Kristin Hersh’s solo albums in the past have been haunting yet subtle displays of bare bones emotions and manic terror, all three of which were acoustic. Sky Motel marks the fist time Hersh has played with a full band since the final Throwing Muses album, 1996’s severely underrated Limbo. Since starting the Throwing Muses back in the mid-eighties, Hersh has been demonized by her inner muse, which would wake her at all hours and force her to write. This method of songwriting fueled her prolific yet mentally turbulent career until just last year. The demonizing muse was no longer haunting her at night. No more songs fighting to get out. She instead released an album of traditional folk tunes called Murder, Misery and Then Goodnight that she had learned as a child and wanted to pass on to her own children. With a new found piece of mind the wellspring from which she drew her most inspiring, albeit tortured, material was dry. Kristin Hersh no longer had to write songs to keep her sanity. Sky Motel is her first deliberate album ever.
The opening track and first single, “Echo”, is a wolf in sheep’s clothing.

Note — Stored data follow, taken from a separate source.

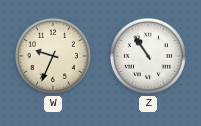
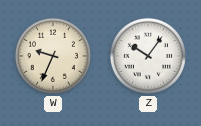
Z: 10:54 -> 10:06
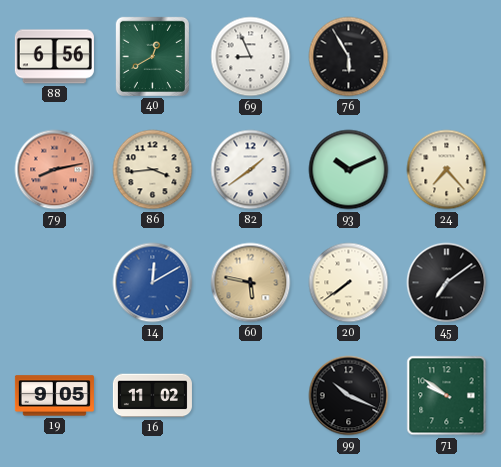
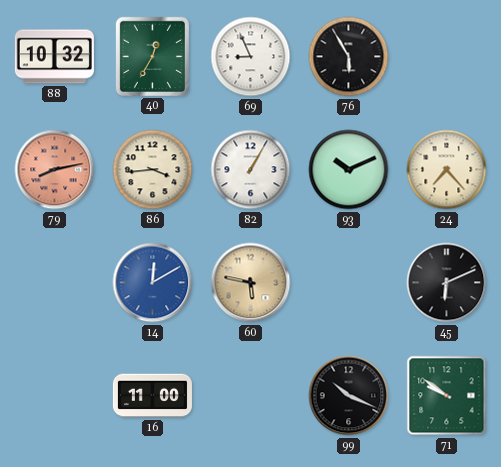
88: 6:56 -> 10:32
40: 12:40 -> 12:35
82: 1:39 -> 1:05
20: 7:39 -> none
45: 7:09 -> 6:11
19: 9:05 -> none
16: 11:02 -> 11:00
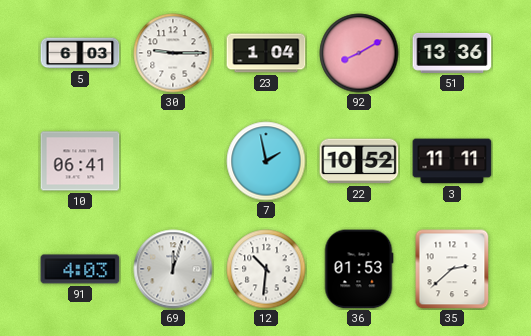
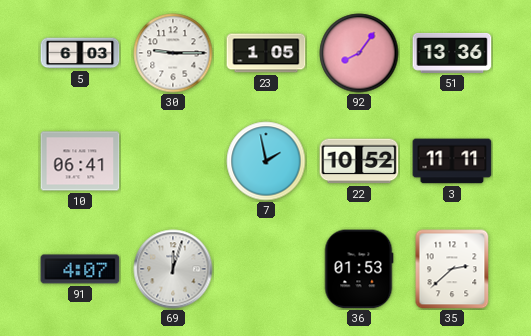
23: 1:04 -> 1:05
92: 8:10 -> 8:06
91: 4:03 -> 4:07
12: 10:31 -> none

It starts out with a loungy, almost Caribbean flavor and then bursts into full-blown rock with Hersh’s distinct moan, which can send shivers down your spine with the simplest of cadences. Her lyrics are artful but honest: “I never asked for my heart back/ I’m loving everybody and hating everyone I see/do you still remember me?” The production is crisp and clean with every squeak of the strings and finger slide perfectly audible. Hersh has always couched dark thoughts in catchy, however, quirky pop songs, and her proclivity for such deceiving packages still reigns supreme. Hersh sings “I’m so unsettled I’m superstitious/your so rattled your suspicious” in “Costa Rica” while a call and response guitar track trades acoustic and affected riffs. The song morphs schizophrenically, and recalls early Throwing Muses days but with a surprisingly uplifting twist.
Sky Motel is easier to digest now that we don’t have to listen at the artist’s expense. Listening to her earlier work is like not being able to avert your eyes from a train wreck. All of the emotions are deliberate and controlled now. Hersh is one of those rare performers that can still be affecting without suffering for it. Take the new Sebadoh for an example of how this can backfire. Lou Barlow finally got the girl and the new songs are lame. All those years of suffering paid off for his art, but now he’s got nothing to say. Not so for Hersh. She’s in control for the first time, and it still hits just as deeply.